FURNITURE & MOVING DRIVERS V. CROWLEY, 467 U. S. 526 (1984)Subscribe to Cases that cite 467 U. S. 526
U.S. Supreme Court
Furniture & Moving Drivers v. Crowley, 467 U.S. 526 (1984)
Local No. 82, Furniture & Piano Moving, Furniture Store
Drivers, Helpers, Warehousemen & Packers v. Crowley
Argued January 9, 1984
Decided June 12, 1984
467 U.S. 526
Title I of the Labor-Management Reporting and Disclosure Act of 1959 (LMRDA) provides a "Bill of Rights" for labor union members, including various protections for members involved in union elections. Section 102 provides that any person whose Title I rights have been violated may bring an action in federal district court "for such relief (including injunctions) as may be appropriate." Title IV of the Act provides an elaborate post-election procedure aimed at protecting union democracy through free and democratic elections. Section 402 provides that, if the Secretary of Labor (Secretary), upon complaint by a union member, finds probable cause to believe that a violation of Title IV election proceedings has occurred, he shall bring an action against the union in federal district court to set aside the election and to order a new election under the supervision of the Secretary. Section 403 provides that the remedy prescribed by Title IV for challenging an election already conducted shall be exclusive. Petitioner union, in preparation for an election scheduled for the last two months of 1980, held a meeting to nominate candidates for its executive board. Admission to the meeting was restricted to those union members who could produce a computerized receipt showing that their union dues had been paid. One of the respondents was among those members who were prohibited from entering the meeting for not possessing such a receipt. There was also a disagreement at the meeting as to the office for which another respondent had been nominated. These respondents and other respondent union members then filed a protest with the union, but it was denied. Election ballots were thereafter distributed with instructions that they be returned by mail so as to arrive in a designated post office box by 9 a.m. on December 13, 1980, at which time they were to be counted. On December 1, 1980, after the ballots had been distributed, respondents filed an action in Federal District Court, alleging that the union and petitioner union officers had violated Title I, and seeking a preliminary injunction. On December 12, the court issued a temporary restraining order halting the election. This was followed by several months of negotiations between the parties and hearings before the court. Ultimately, holding that Title I remedies chanroblesvirtualawlibrary
were not foreclosed when Title I violations occurred during the course of an election and rejecting petitioners' argument that respondents' exclusive remedy was to file a complaint with the Secretary under Title IV, the court issued a preliminary injunction and an order declaring the interrupted election invalid, setting forth detailed procedures to be followed during a new election, and appointing outside arbitrators to supervise implementation of the procedures. The Court of Appeals affirmed.
Held: The District Court overstepped the bounds of "appropriate" relief under Title I when it enjoined an ongoing union election and ordered that a new election be held pursuant to procedures imposed by the court. Pp. 467 U. S. 535-551.

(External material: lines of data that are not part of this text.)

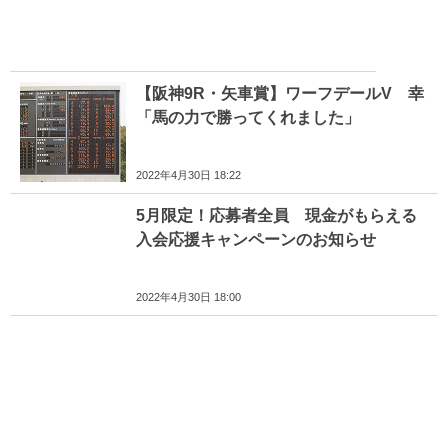
【阪神9R・矢車賞】ワーフデールV 幸
「馬の力で勝ってくれました」
2022年4月30日 18:22
5月限定！応募者全員 現金がもらえる
入会応援キャンペーンのお知らせ
2022年4月30日 18:00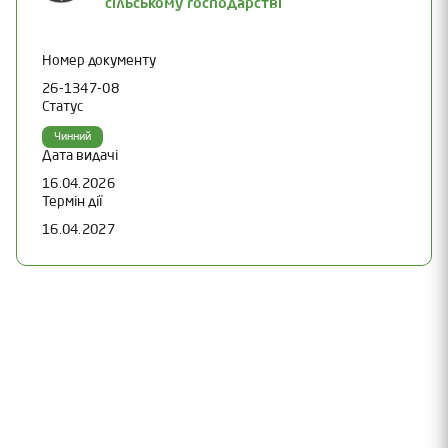
сільському господарстві
Номер документу
26-1347-08
Статус
Чинний
Дата видачі
16.04.2026
Термін дії
16.04.2027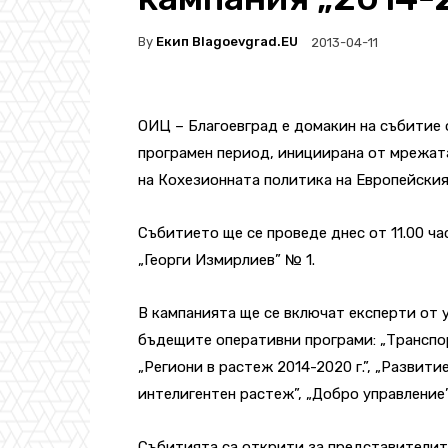
By
Екип Blagoevgrad.EU
2013-04-11
ОИЦ – Благоевград е домакин на събитие
програмен период, инициирана от мрежат
на Кохезионната политика на Европейския
Събитието ще се проведе днес от 11.00 час
„Георги Измирлиев” № 1.
В кампанията ще се включат експерти от 
бъдещите оперативни програми: „Транспор
„Региони в растеж 2014-2020 г.”, „Развити
интелигентен растеж”, „Добро управление”
Събитията са открити за представителите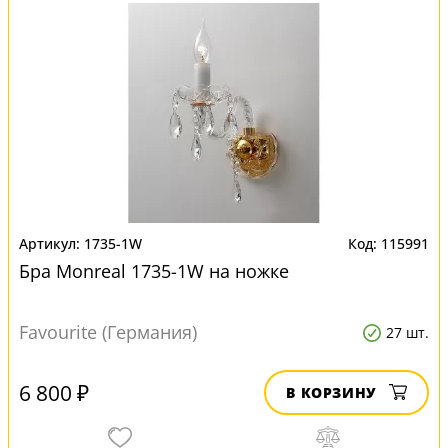
1735-1W
115991
Бра Monreal 1735-1W на ножке
Favourite (Германия)
27 шт.
6 800 ₽
В КОРЗИНУ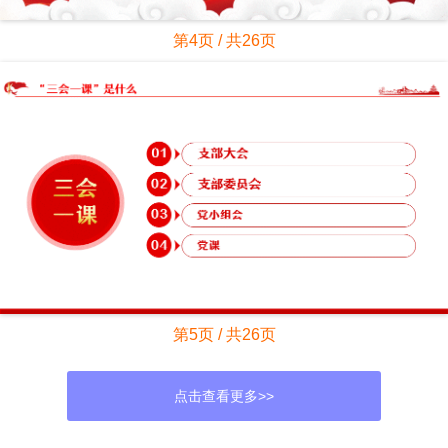
第4页 / 共26页
第5页 / 共26页
点击查看更多>>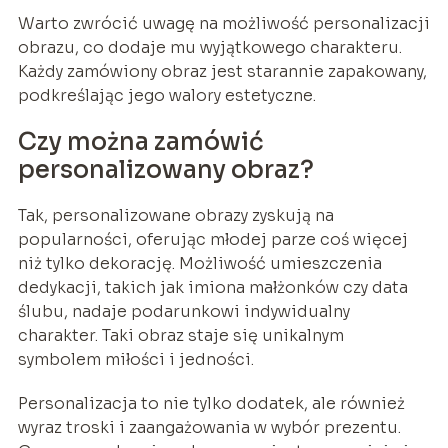
Warto zwrócić uwagę na możliwość personalizacji
obrazu, co dodaje mu wyjątkowego charakteru.
Każdy zamówiony obraz jest starannie zapakowany,
podkreślając jego walory estetyczne.
Czy można zamówić
personalizowany obraz?
Tak, personalizowane obrazy zyskują na
popularności, oferując młodej parze coś więcej
niż tylko dekorację. Możliwość umieszczenia
dedykacji, takich jak imiona małżonków czy data
ślubu, nadaje podarunkowi indywidualny
charakter. Taki obraz staje się unikalnym
symbolem miłości i jedności.
Personalizacja to nie tylko dodatek, ale również
wyraz troski i zaangażowania w wybór prezentu.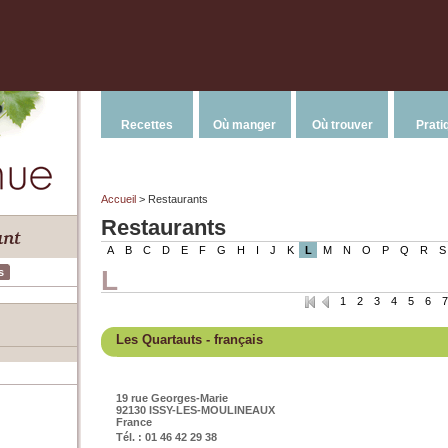
Recettes
Où manger
Où trouver
Prati
Accueil
> Restaurants
Restaurants
A
B
C
D
E
F
G
H
I
J
K
L
M
N
O
P
Q
R
S
L
s
1
2
3
4
5
6
7
Les Quartauts
- français
19 rue Georges-Marie
92130 ISSY-LES-MOULINEAUX
France
Tél. : 01 46 42 29 38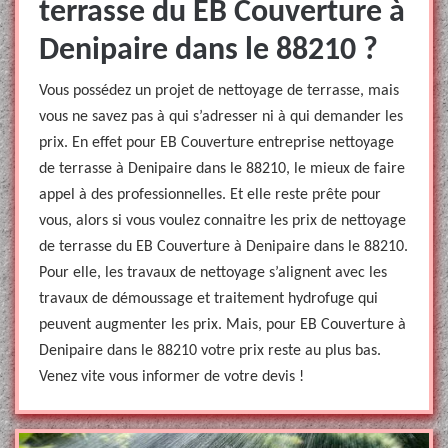
terrasse du EB Couverture à
Denipaire dans le 88210 ?
Vous possédez un projet de nettoyage de terrasse, mais
vous ne savez pas à qui s’adresser ni à qui demander les
prix. En effet pour EB Couverture entreprise nettoyage
de terrasse à Denipaire dans le 88210, le mieux de faire
appel à des professionnelles. Et elle reste prête pour
vous, alors si vous voulez connaitre les prix de nettoyage
de terrasse du EB Couverture à Denipaire dans le 88210.
Pour elle, les travaux de nettoyage s’alignent avec les
travaux de démoussage et traitement hydrofuge qui
peuvent augmenter les prix. Mais, pour EB Couverture à
Denipaire dans le 88210 votre prix reste au plus bas.
Venez vite vous informer de votre devis !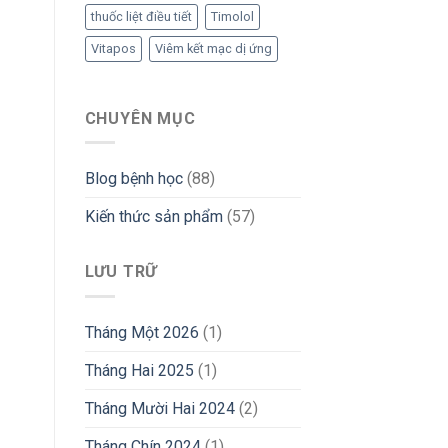
thuốc liệt điều tiết
Timolol
Vitapos
Viêm kết mạc dị ứng
CHUYÊN MỤC
Blog bệnh học
(88)
Kiến thức sản phẩm
(57)
LƯU TRỮ
Tháng Một 2026
(1)
Tháng Hai 2025
(1)
Tháng Mười Hai 2024
(2)
Tháng Chín 2024
(1)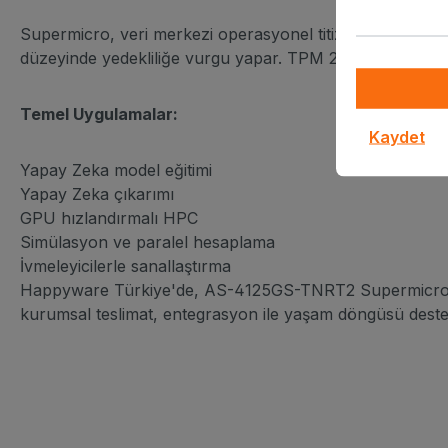
Supermicro, veri merkezi operasyonel titizliğiyle platfor
düzeyinde yedekliliğe vurgu yapar. TPM 2.0 ve Silicon Roo
Temel Uygulamalar:
Kaydet
Yapay Zeka model eğitimi
Yapay Zeka çıkarımı
GPU hızlandırmalı HPC
Simülasyon ve paralel hesaplama
İvmeleyicilerle sanallaştırma
Happyware Türkiye'de, AS-4125GS-TNRT2 Supermicro dağıt
kurumsal teslimat, entegrasyon ile yaşam döngüsü destek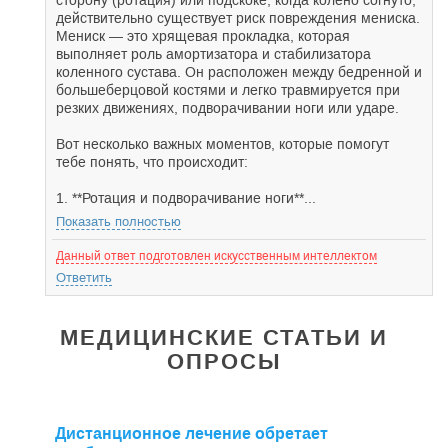
сторону (ротация) или подскоке, когда колено согнуто,
действительно существует риск повреждения мениска.
Мениск — это хрящевая прокладка, которая
выполняет роль амортизатора и стабилизатора
коленного сустава. Он расположен между бедренной и
большеберцовой костями и легко травмируется при
резких движениях, подворачивании ноги или ударе.
Вот несколько важных моментов, которые помогут
тебе понять, что происходит:
1. **Ротация и подворачивание ноги**...
Показать полностью
Данный ответ подготовлен искусственным интеллектом
Ответить
МЕДИЦИНСКИЕ СТАТЬИ И
ОПРОСЫ
Дистанционное лечение обретает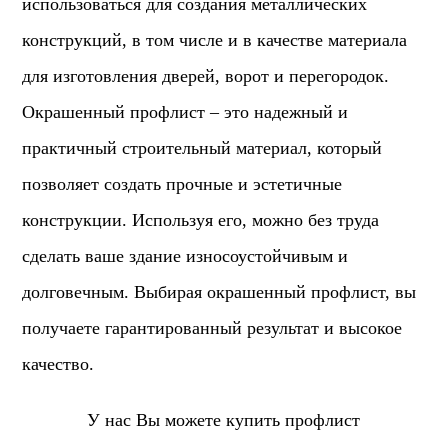
использоваться для создания металлических
конструкций, в том числе и в качестве материала
для изготовления дверей, ворот и перегородок.
Окрашенный профлист – это надежный и
практичный строительный материал, который
позволяет создать прочные и эстетичные
конструкции. Используя его, можно без труда
сделать ваше здание износоустойчивым и
долговечным. Выбирая окрашенный профлист, вы
получаете гарантированный результат и высокое
качество.
У нас Вы можете купить профлист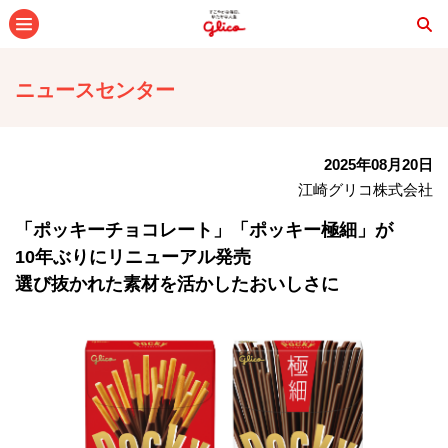
メニュー
ニュースセンター
2025年08月20日
江崎グリコ株式会社
「ポッキーチョコレート」「ポッキー極細」が
10年ぶりにリニューアル発売
選び抜かれた素材を活かしたおいしさに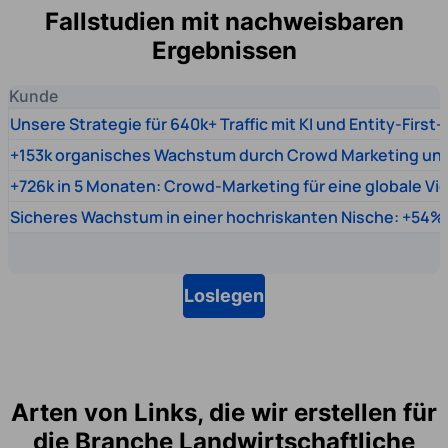
Fallstudien mit nachweisbaren
Ergebnissen
Kunde
Unsere Strategie für 640k+ Traffic mit KI und Entity-First
+153k organisches Wachstum durch Crowd Marketing un
+726k in 5 Monaten: Crowd-Marketing für eine globale Vi
Sicheres Wachstum in einer hochriskanten Nische: +54% 
Loslegen
Arten von Links, die wir erstellen für
die Branche Landwirtschaftliche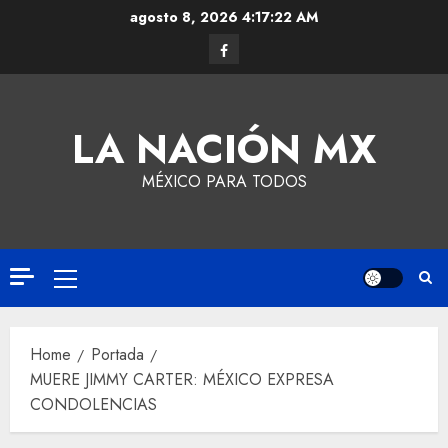
agosto 8, 2026
4:17:22 AM
LA NACIÓN MX
MÉXICO PARA TODOS
Home
Portada
MUERE JIMMY CARTER: MÉXICO EXPRESA
CONDOLENCIAS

(a) While § 102, standing by itself, suggests that individual union members may properly maintain a Title I suit whenever rights guaranteed by that Title have been violated, that section explicitly limits relief that may be ordered by a district court to that which is "appropriate" to any given situation. Moreover, while Title IV protects many of the same rights as does Title I, § 402 of Title IV sets up an exclusive method for protecting Title IV rights, and under this method, individuals are not permitted to block or delay union elections by filing suits for violation of Title IV. Pp. 467 U. S. 536-540.
(b) Whether suits alleging violations of Title I may properly be maintained during the course of a union election depends upon the appropriateness of the remedy required to eliminate the claimed violations. In the absence of legislative history suggesting that Congress intended to require or allow courts to preempt the Secretary's expertise and supervise their own elections, and given the clear congressional preference expressed in Title IV for supervision of new elections by the Secretary, the conclusion is compelled that Congress did not consider court supervision of union elections to be an "appropriate" remedy for a Title I suit filed during the course of an election. Thus, if the remedy sought is invalidation of an election already being conducted and court supervision of a new election, union members must utilize the remedies provided by Title IV. For less intrusive remedies sought during an election, however, a district court retains authority to order appropriate relief under Title I. Pp. 467 U. S. 540-550.
(c) The District Court's order here directly interfered with the Secretary's exclusive responsibilities for supervising new elections, and was inconsistent with the basic objectives of the LMRDA enforcement scheme. Pp. 467 U. S. 550-551.
679 F.2d 978, reversed and remanded.
BRENNAN, J., delivered the opinion of the Court, in which BURGER, C.J.,and WHITE, MARSHALL, BLACKMUN, POWELL, REHNQUIST, and chanroblesvirtualawlibrary
O'CONNOR, JJ., joined. STEVENS, J., filed a dissenting opinion, post, p. 467 U. S. 552.